Narrated by Hugh Ross and presented as colorful coffee table book art, the last meals of the soon-to-be executed are recreated using the best techniques of food art and photography. The film opens with John Wayne Gacy’s last meal of Kentucky Fried Chicken, french fries, strawberries, and a Diet Coke—then followed by his last words, “Kiss my a*s!” As his last meal, Timothy McVeigh ordered two pints of mint chocolate chip ice cream. Holocaust architect Adolf Eichmann requested a bottle of Israeli red wine with prison-issued cheese, bread, and olives.
Not everyone got their final meal. Many inmates refused their final meal and instead asked for what was being served that day to the rest of the prison population. Some would request an elaborate meal and not eat it, which prompted the state of Texas to stop fulfilling last meal requests.

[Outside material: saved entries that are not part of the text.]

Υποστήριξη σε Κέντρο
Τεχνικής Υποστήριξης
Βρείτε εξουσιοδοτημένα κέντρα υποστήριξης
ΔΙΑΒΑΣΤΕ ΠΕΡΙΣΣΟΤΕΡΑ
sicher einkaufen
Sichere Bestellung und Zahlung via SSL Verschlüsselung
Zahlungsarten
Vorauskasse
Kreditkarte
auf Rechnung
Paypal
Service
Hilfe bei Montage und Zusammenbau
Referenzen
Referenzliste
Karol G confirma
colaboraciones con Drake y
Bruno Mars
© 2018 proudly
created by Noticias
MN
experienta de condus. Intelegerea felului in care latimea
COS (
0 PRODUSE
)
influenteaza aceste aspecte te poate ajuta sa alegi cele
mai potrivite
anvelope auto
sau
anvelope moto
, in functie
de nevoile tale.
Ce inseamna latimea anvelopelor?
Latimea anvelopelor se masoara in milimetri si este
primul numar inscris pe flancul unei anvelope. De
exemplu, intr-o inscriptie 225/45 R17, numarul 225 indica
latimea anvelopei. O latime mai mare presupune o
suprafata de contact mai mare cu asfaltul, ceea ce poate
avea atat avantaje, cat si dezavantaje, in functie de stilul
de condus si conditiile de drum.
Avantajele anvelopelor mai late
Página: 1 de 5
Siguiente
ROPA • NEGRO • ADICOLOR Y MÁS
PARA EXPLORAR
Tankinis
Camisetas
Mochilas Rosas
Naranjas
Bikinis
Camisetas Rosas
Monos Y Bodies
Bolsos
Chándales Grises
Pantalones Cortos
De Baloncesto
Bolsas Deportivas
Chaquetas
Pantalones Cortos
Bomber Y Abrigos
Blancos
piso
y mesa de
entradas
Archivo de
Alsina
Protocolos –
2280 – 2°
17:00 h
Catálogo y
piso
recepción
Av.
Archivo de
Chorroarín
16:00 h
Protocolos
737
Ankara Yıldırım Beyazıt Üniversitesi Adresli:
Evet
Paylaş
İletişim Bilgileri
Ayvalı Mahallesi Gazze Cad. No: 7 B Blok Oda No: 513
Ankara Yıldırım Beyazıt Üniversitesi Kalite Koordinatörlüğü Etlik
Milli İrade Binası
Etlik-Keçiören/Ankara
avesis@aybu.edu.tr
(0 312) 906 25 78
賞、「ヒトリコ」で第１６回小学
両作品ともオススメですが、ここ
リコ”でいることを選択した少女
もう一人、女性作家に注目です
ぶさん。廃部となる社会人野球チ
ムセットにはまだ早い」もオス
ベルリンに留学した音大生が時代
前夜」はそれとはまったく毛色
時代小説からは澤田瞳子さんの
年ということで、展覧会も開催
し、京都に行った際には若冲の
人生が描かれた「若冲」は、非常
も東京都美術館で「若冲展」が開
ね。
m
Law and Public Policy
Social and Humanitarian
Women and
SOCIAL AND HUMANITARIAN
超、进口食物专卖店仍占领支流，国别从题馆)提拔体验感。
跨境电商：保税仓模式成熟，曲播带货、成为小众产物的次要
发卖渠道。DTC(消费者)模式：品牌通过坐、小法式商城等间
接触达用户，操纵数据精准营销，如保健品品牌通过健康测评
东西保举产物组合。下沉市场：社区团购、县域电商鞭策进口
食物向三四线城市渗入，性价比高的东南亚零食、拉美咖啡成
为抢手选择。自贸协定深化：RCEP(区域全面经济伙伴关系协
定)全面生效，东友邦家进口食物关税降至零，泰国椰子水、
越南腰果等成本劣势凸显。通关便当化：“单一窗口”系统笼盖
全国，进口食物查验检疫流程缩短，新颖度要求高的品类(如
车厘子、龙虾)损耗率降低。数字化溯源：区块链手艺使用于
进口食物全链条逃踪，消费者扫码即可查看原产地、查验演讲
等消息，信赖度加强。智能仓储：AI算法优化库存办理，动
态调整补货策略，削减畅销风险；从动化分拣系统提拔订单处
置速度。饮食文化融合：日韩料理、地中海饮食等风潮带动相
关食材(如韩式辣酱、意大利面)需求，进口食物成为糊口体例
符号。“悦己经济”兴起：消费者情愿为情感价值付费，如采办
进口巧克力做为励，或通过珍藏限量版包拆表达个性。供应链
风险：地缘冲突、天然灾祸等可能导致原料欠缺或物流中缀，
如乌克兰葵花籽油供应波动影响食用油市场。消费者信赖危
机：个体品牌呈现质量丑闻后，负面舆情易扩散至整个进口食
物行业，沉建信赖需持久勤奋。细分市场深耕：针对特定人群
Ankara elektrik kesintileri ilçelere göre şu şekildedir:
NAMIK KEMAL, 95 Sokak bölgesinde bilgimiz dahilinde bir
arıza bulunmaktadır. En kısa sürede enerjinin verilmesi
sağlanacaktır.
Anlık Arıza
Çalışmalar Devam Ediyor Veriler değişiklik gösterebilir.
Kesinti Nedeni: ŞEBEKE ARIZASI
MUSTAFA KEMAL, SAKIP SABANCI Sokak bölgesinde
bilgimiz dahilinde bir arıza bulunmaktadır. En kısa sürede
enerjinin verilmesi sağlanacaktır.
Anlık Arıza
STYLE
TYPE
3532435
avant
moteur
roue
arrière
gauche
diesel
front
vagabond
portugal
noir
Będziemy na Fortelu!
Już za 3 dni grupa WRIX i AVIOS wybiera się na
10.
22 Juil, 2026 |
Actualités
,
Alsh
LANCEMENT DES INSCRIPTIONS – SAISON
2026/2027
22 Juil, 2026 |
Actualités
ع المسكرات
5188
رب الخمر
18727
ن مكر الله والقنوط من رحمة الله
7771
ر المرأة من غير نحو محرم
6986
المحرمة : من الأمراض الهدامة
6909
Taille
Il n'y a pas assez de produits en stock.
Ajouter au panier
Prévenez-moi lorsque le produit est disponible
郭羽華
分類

Also, the press only receives the request of the inmates and questions whether they actually received the meal at all.
“…investigates the efficacy of the death penalty by delving into the last meals of…death row inmates.”
As Last Meal progresses, many of the arguments supporting the death penalty are challenged, including its effectiveness as a deterrent, putting to death the mentally disabled, and the most critical argument—the death of wrongly convicted. It is not hard to guess that the filmmakers are not fans of the death penalty. But, even if one is on the exact opposite side as McKenzie and Principe, they do a good job at articulating why and how they reached their views on the issue.
Not to get political, I’m middle of the road here. The film opens with criminals who were actually guilty of their crime in Gacy, McVeigh, Eichmann, and Ted Bundy—kind of glad their gone. When evidence is less definitive, I’m not opposed to staying an execution. Honestly, I think that is the point of the short, to start a conversation and have the audience reassess their ideas.
Last Meal is not an overly impassioned plea to abolish the death penalty. Instead, it uses the last meal and its salivating recreations as a way of restarting the discussion and debate of the death plenty. When it comes to life and death or guilt and innocence, the debate should never end.
Last Meal screened at the 2021 Tribeca Film Festival.
"…does a good job at articulating why and how they reached their views on the issue."